The title for this post is drawn from a recent assessment of SharePoint 2007 offered on Thomas Vander Wal’s bog, Personal InfoCloud. Thomas’ post, as always, offers a unique point of view on what Enterprise 2.0 consists and, specifically, how SharePoint measures up. He isn’t offering his own formal assessment as much as reporting the stories clients and potential clients shared with him over the past couple of years. The social software stack, in particular the difference between collective understanding and collaborative understanding, frames Vander Wal’s perspective.

Given SharePoint’s widespread use, and the growing interest in applying social media applications to collaboration challenges in organizations, Thomas’ discussion deserves wider attention. His overall impression is well summarized in the following point.

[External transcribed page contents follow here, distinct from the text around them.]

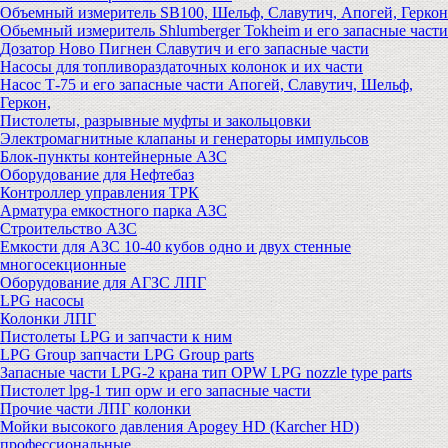
Объемный измеритель SB100, Шельф, Славутич, Апогей, Геркон
Обьемный измеритель Shlumberger Tokheim и его запасные части
Дозатор Ново Пигнен Славутич и его запасные части
Насосы для топливораздаточных колонок и их части
Насос Т-75 и его запасные части Апогей, Славутич, Шельф,
Геркон,
Пистолеты, разрывные муфты и закольцовки
Электромагнитные клапаны и генераторы импульсов
Блок-пункты контейнерные АЗС
Оборудование для Нефтебаз
Контроллер управления ТРК
Арматура емкостного парка АЗС
Строительство АЗС
Емкости для АЗС 10-40 кубов одно и двух стенные
многосекционные
Оборудование для АГЗС ЛПГ
LPG насосы
Колонки ЛПГ
Пистолеты LPG и запчасти к ним
LPG Group запчасти LPG Group parts
Запасные части LPG-2 крана тип OPW LPG nozzle type parts
Пистолет lpg-1 тип opw и его запасные части
Прочие части ЛПГ колонки
Мойки высокого давления Apogey HD (Karcher HD)
профессиональные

SharePoint does some things rather well, but it is not a great tool (or even passable tool) for broad social interaction inside [the] enterprise related to the focus of Enterprise 2.0. SharePoint works well for organization prescribed groups that live in hierarchies and are focussed on strict processes and defined sign-offs. Most organizations have a need for a tool that does what SharePoint does well.

This older, prescribed category of enterprise tool needs is where we have been in the past, but this is not where organizations are moving to and trying to get to with Enterprise 2.0 mindsets and tools. The new approach is toward embracing the shift toward horizontal organizations, open sharing, self-organizing groups around subjects that matter to individuals as well as the organization. These new approaches are filling gaps that have long existed and need resolution.

In other words, SharePoint works well for situations in which defined groups need to reach a collaborative understanding of project requirements, their role in achieving those objectives, and what success means for the project. It works less well in providing resources allowing people across the enterprise, and across teams or departments, to discover connections with others and develop social relationships for networking together in ways that meet both personal and organizational challenges.